LONDON (Reuters) –
British firms have reported a loss of momentum and confidence ahead of possible new tax increases in finance minister Rachel Reeves’ next budget in November, according to a survey that also showed another drop in hiring.
S&P Global’s preliminary UK Composite Purchasing Managers’ Index, covering the services and manufacturing sectors, slowed to 51.0 in September from 53.5 in August, not far above the 50.0 level that separates growth from contraction.
Economists polled by Reuters had forecast a softer fall to 53.0 in Tuesday’s survey.
The PMI’s measure of business optimism about the coming 12 months slipped to its lowest since June.
“Amid talk of further tax rises being needed in the Budget later this year, it’s not surprising to see that business expectations have worsened again in September,” Chris Williamson, chief business economist at S&P Global Market Intelligence, said.

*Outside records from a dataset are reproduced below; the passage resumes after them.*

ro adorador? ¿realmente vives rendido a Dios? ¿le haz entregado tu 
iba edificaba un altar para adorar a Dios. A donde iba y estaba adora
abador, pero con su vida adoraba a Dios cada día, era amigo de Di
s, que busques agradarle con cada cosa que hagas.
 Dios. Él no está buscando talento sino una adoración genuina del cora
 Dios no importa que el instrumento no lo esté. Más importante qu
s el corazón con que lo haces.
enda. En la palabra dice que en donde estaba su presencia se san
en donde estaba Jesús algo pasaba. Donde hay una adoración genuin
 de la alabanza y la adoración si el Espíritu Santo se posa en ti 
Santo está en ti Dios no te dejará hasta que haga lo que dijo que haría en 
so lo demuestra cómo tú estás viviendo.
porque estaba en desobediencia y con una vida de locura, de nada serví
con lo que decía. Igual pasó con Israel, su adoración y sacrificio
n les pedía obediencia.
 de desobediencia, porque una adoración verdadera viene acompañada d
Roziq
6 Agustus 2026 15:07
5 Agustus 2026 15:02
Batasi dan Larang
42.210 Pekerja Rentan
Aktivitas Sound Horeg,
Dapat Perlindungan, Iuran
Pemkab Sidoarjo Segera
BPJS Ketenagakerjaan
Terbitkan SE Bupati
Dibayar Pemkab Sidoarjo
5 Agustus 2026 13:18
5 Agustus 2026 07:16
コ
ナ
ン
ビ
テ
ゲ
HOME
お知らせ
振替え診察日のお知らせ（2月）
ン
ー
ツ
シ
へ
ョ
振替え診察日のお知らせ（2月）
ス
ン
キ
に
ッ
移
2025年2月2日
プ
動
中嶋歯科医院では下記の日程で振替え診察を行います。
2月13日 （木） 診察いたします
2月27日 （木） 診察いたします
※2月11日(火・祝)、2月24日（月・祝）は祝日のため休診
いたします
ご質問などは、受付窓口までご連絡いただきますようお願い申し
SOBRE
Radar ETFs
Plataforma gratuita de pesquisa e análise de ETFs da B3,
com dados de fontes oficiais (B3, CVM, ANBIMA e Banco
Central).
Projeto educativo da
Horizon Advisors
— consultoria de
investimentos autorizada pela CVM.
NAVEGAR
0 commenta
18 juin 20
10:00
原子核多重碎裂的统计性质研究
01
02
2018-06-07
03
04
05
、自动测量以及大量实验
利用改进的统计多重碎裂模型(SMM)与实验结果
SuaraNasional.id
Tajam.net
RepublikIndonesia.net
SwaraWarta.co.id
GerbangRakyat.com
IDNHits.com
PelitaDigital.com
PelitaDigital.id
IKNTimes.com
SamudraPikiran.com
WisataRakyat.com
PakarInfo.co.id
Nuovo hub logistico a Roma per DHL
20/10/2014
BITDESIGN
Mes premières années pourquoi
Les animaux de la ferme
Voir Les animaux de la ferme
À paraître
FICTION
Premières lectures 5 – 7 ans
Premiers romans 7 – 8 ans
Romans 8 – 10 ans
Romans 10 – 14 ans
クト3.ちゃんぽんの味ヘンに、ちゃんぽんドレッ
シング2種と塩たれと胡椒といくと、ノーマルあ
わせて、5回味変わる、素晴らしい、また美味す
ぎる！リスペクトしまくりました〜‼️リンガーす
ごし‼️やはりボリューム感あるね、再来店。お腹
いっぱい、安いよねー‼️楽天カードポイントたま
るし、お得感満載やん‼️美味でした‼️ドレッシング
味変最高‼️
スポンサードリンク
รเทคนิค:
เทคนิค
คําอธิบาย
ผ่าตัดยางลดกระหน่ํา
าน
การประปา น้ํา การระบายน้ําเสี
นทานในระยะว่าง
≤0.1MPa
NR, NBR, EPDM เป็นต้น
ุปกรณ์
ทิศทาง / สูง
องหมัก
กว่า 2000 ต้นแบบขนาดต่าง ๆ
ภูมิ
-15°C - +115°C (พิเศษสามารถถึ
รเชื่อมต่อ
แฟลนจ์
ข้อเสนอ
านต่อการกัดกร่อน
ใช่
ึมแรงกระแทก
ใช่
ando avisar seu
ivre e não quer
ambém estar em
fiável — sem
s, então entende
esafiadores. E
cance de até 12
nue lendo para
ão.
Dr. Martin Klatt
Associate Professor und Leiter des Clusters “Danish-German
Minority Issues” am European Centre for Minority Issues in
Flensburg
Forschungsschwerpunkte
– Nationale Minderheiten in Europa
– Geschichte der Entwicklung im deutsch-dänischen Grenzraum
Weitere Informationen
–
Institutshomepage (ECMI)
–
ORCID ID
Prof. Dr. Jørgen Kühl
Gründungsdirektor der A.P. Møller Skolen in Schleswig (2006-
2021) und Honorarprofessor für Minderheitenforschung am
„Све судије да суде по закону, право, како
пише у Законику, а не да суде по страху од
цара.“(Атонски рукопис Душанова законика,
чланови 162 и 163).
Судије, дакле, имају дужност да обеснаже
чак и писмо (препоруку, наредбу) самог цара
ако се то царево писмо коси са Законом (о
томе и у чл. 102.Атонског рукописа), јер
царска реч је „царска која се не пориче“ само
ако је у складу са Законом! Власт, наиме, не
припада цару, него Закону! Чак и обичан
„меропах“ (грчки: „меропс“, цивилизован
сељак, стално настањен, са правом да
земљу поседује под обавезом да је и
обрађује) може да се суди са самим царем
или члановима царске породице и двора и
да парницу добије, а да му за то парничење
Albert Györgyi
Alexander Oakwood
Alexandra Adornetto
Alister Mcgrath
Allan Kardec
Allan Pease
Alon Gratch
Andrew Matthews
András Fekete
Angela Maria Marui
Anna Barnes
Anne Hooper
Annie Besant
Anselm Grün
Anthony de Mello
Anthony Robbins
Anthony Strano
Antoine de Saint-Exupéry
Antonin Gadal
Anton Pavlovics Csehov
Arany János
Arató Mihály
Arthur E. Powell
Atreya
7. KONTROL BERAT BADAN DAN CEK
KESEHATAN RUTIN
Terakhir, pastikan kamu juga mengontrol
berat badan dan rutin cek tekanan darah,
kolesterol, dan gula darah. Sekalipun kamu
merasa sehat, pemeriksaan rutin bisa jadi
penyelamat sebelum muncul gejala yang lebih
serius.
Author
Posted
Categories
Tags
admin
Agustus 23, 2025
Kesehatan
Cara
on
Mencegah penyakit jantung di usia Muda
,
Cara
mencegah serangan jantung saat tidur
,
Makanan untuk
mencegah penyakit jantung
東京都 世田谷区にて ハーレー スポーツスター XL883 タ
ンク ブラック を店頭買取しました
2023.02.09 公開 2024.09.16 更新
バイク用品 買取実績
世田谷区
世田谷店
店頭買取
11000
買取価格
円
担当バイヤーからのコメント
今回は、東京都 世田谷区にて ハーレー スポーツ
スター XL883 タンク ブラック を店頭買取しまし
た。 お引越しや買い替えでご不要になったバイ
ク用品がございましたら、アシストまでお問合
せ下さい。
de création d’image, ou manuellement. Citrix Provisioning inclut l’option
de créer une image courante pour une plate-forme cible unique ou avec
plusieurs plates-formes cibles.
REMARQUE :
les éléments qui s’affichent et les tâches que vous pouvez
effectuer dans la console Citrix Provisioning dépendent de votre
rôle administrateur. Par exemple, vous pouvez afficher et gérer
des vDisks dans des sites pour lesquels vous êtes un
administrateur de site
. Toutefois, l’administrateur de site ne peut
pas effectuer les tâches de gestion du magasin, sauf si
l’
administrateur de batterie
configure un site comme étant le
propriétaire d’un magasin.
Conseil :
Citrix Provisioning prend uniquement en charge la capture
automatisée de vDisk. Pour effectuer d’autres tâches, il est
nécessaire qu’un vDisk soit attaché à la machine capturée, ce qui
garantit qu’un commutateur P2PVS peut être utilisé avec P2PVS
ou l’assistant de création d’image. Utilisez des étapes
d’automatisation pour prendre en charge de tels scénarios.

“In the absence of an improvement in confidence, it’s unlikely that the economy will make any strong gains in the months ahead irrespective of the outlook for interest rates,” Williamson said.
Reeves is trying to chart a way between raising taxes and boosting growth in her November 26 budget.
Firms cut jobs again, reflecting “hiring freezes and the non-replacement of voluntary leavers in response to strong cost pressures and reduced workloads”.
S&P said the preliminary PMI reading for the services sector hit a two-month low of 51.9 in September, down from 54.2 in August. The smaller manufacturing PMI fell to its lowest since April at 46.2 from 47.0 in August.
Service providers reported a steep rise in output prices, which they attributed to wage pressures and efforts by suppliers to pass on higher payroll costs to consumers.
Many employers have said they are struggling to cope with the higher costs resulting from a tax increase on them in Reeves’ first budget.
However, there was a slight moderation in companies’ cost pressures this month.
Williamson said the signs of lost momentum from the PMI survey might prompt the Bank of England to take a quicker approach to cutting interest rates.
The BoE held its benchmark rate at 4% last week and it is monitoring for signs that inflation pressures are waning before it reduces borrowing costs again.